Importance of polarization assisted/resonance assisted hydrogen bonding interactions and unconventional interactions in crystal formations of five new complexes bearing chelidamic acid through a proton transfer mechanism

Abstract

(H4a-dmpy)[Cr(Hcda)₂]·4H₂O (1), (H2a-4,6-dmpym)[Cr(Hcda)₂]·3H₂O·2a-4,6-dmpym (2), [M(Hcda)(H₂O)₃]·H₂O (3) and (4) (M = Co^II and Ni^II, respectively) and (H2a-4mpy)₂[FeCl₃(Hcda)]·3H₂O (5) (H₃cda = 4-hydroxypyridine-2,6-dicarboxylate or chelidamic acid; 4a-dmpy = 4-aminodimethylpyridine; 2a-4,6-dmpym = 2-amino-4,6-dimethylpyrimidine; 2a-4mpy = 2-amino-4-methylpyridine) are five new coordination compounds obtained through the same proton transfer mechanism. The chemical formulas and structures for compounds 1, 2 and 5 are determined by means of single crystal X-ray diffraction, elemental analysis and IR spectroscopy. Single crystal X-ray diffraction was used to characterize compounds 3 and 4. From these results, it has been found that 1, 2 and 5 are ionic with protonated amines as cations and chelidamic acid-complexed metals as anions while 3 and 4 are neutral chelidamic acid complexes of Co^II and Ni^II with the same 3D networks in the crystal.

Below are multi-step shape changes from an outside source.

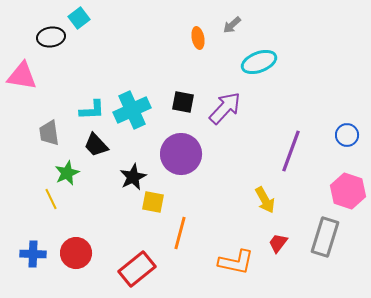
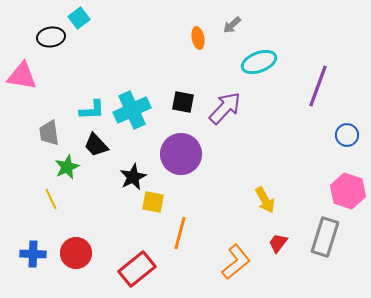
purple line: moved 27 px right, 65 px up
green star: moved 6 px up
orange L-shape: rotated 51 degrees counterclockwise
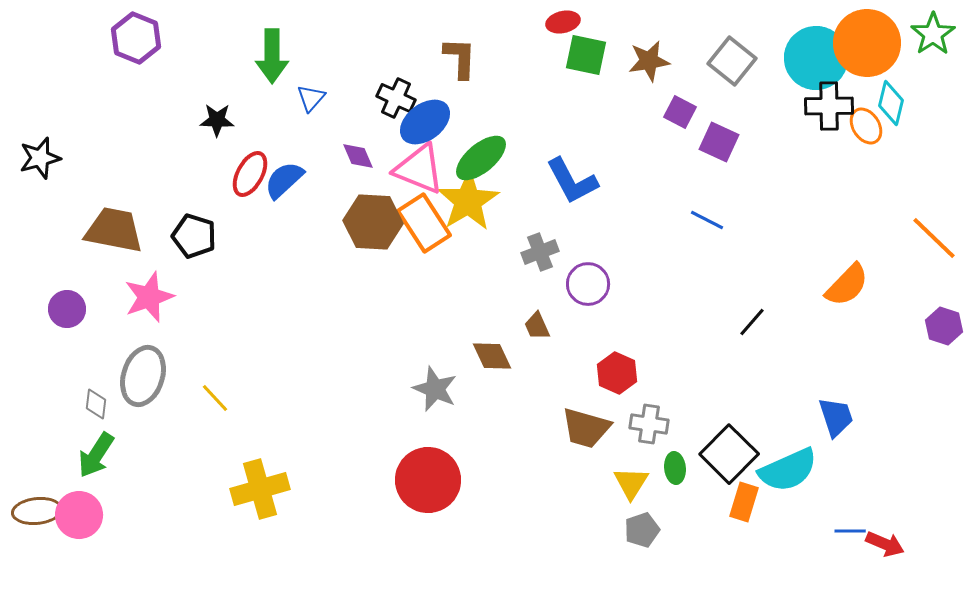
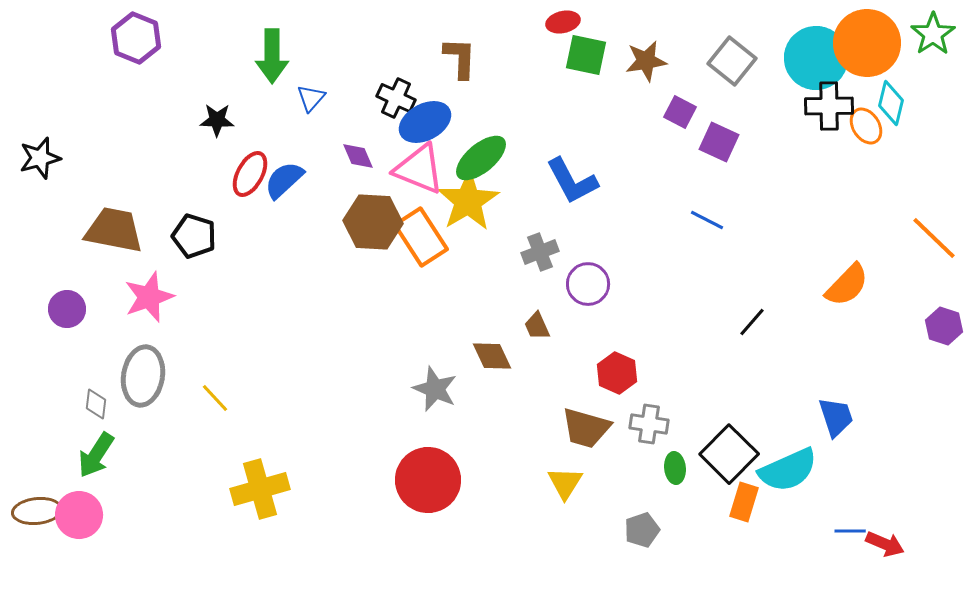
brown star at (649, 61): moved 3 px left
blue ellipse at (425, 122): rotated 9 degrees clockwise
orange rectangle at (424, 223): moved 3 px left, 14 px down
gray ellipse at (143, 376): rotated 8 degrees counterclockwise
yellow triangle at (631, 483): moved 66 px left
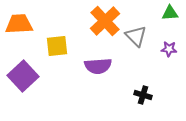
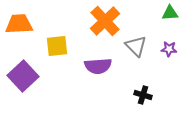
gray triangle: moved 10 px down
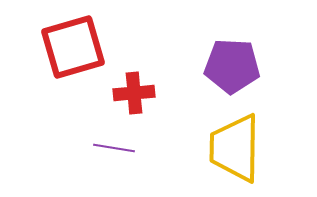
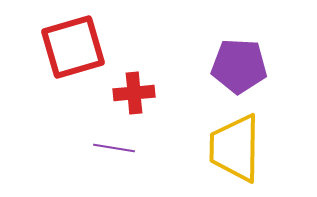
purple pentagon: moved 7 px right
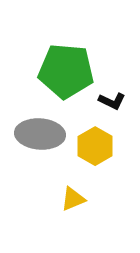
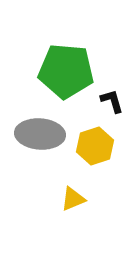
black L-shape: rotated 132 degrees counterclockwise
yellow hexagon: rotated 12 degrees clockwise
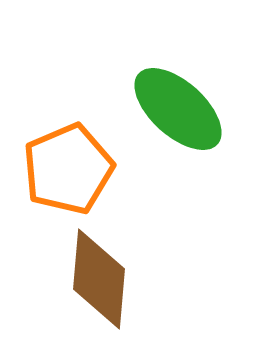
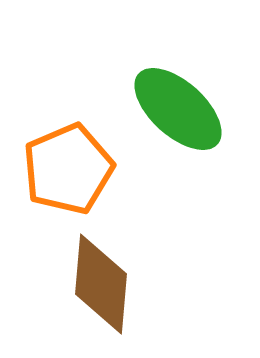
brown diamond: moved 2 px right, 5 px down
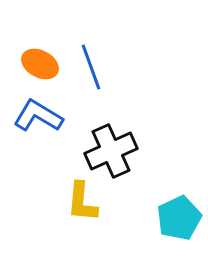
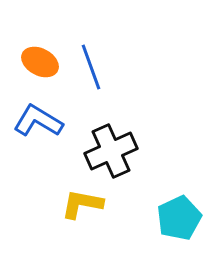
orange ellipse: moved 2 px up
blue L-shape: moved 5 px down
yellow L-shape: moved 2 px down; rotated 96 degrees clockwise
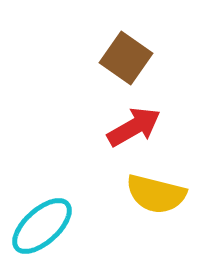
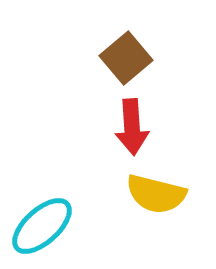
brown square: rotated 15 degrees clockwise
red arrow: moved 2 px left; rotated 116 degrees clockwise
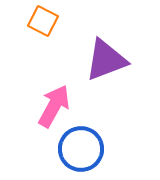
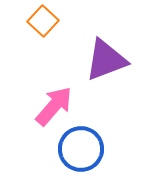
orange square: rotated 16 degrees clockwise
pink arrow: rotated 12 degrees clockwise
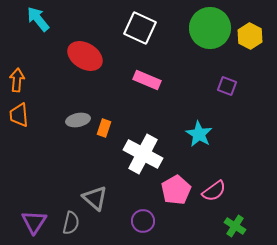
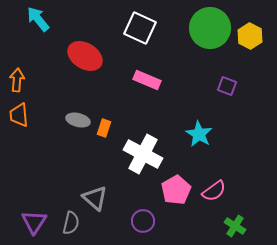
gray ellipse: rotated 25 degrees clockwise
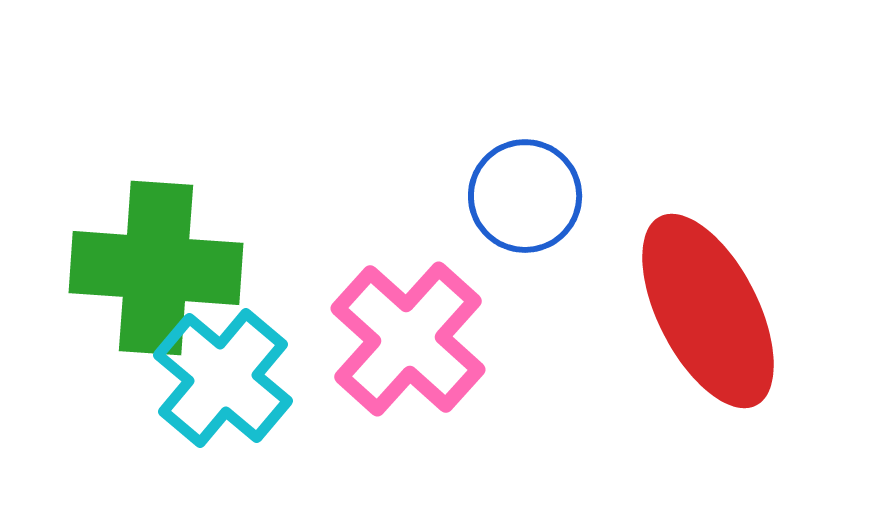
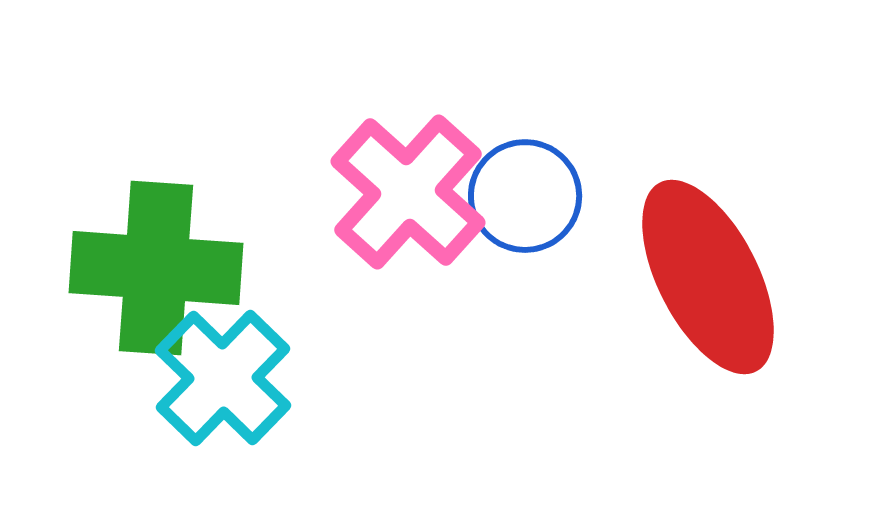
red ellipse: moved 34 px up
pink cross: moved 147 px up
cyan cross: rotated 4 degrees clockwise
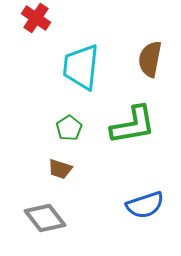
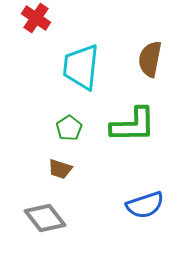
green L-shape: rotated 9 degrees clockwise
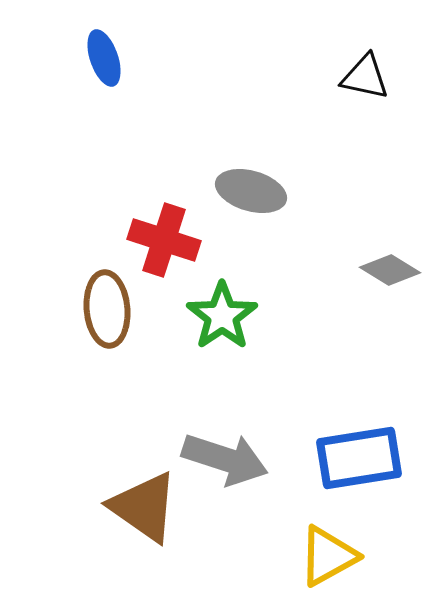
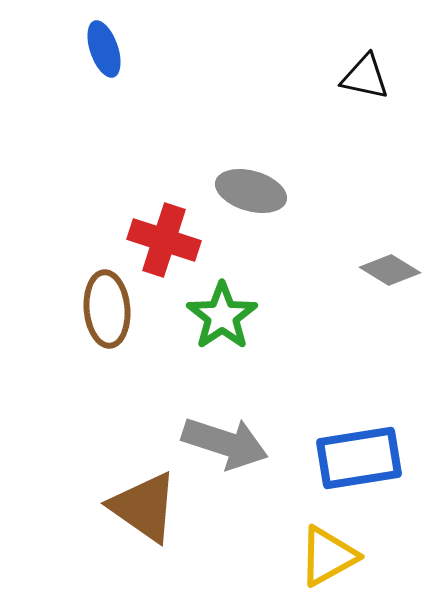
blue ellipse: moved 9 px up
gray arrow: moved 16 px up
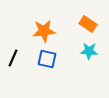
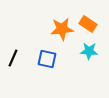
orange star: moved 18 px right, 2 px up
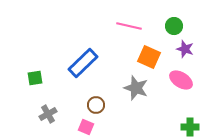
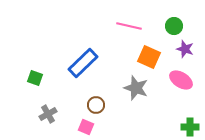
green square: rotated 28 degrees clockwise
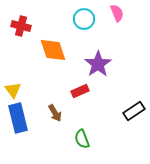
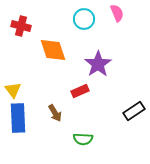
blue rectangle: rotated 12 degrees clockwise
green semicircle: moved 1 px right; rotated 66 degrees counterclockwise
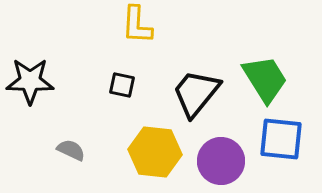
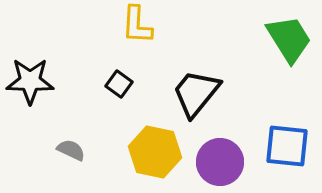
green trapezoid: moved 24 px right, 40 px up
black square: moved 3 px left, 1 px up; rotated 24 degrees clockwise
blue square: moved 6 px right, 7 px down
yellow hexagon: rotated 6 degrees clockwise
purple circle: moved 1 px left, 1 px down
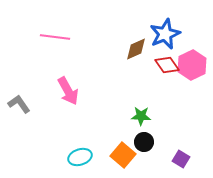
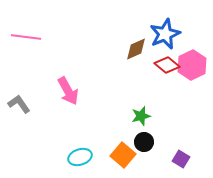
pink line: moved 29 px left
red diamond: rotated 15 degrees counterclockwise
green star: rotated 18 degrees counterclockwise
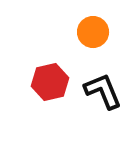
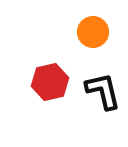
black L-shape: rotated 9 degrees clockwise
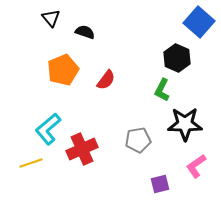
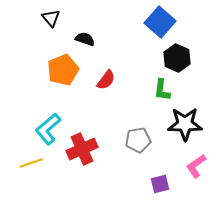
blue square: moved 39 px left
black semicircle: moved 7 px down
green L-shape: rotated 20 degrees counterclockwise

The geometries of all these complexes with Hcda are distorted octahedral around the metal center. Chelidamic acid, as a tridentate ligand, adopts its most common coordination mode through one oxygen atom of each carboxylate group and a nitrogen atom of its pyridine ring in all five complexes. Among various types of non-covalent interactions which result in the stabilized MOFs, hydrogen bonds, particularly very strong polarization assisted hydrogen bonding (PAHB) as well as resonance assisted hydrogen bonding (RAHB), appear to dominate. We have also studied other unconventional interactions observed in the solid state of the complexes using high level DFT calculations. Solution studies were performed to fully characterize the new compounds.